EXERCISE GOAL: Please reproduce all entries word for word, leaving every image behind.

+++

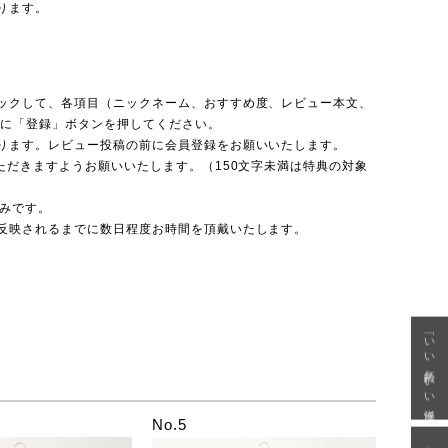
ります。
ックして、各項目（ニックネーム、おすすめ度、レビュー本文、
後に「登録」ボタンを押してください。
ります。レビュー投稿の前に会員登録をお願いいたします。
ただきますようお願いいたします。（150文字未満は特典の対象
のみです。
反映されるまでに数日程度お時間を頂戴いたします。
「いい年齢 いい洋服」
No.5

+++

COMPLETED TASK:
ります。
ックして、各項目（ニックネーム、おすすめ度、レビュー本文、
後に「登録」ボタンを押してください。
ります。レビュー投稿の前に会員登録をお願いいたします。
ただきますようお願いいたします。（150文字未満は特典の対象
のみです。
反映されるまでに数日程度お時間を頂戴いたします。
「いい年齢 いい洋服」
No.5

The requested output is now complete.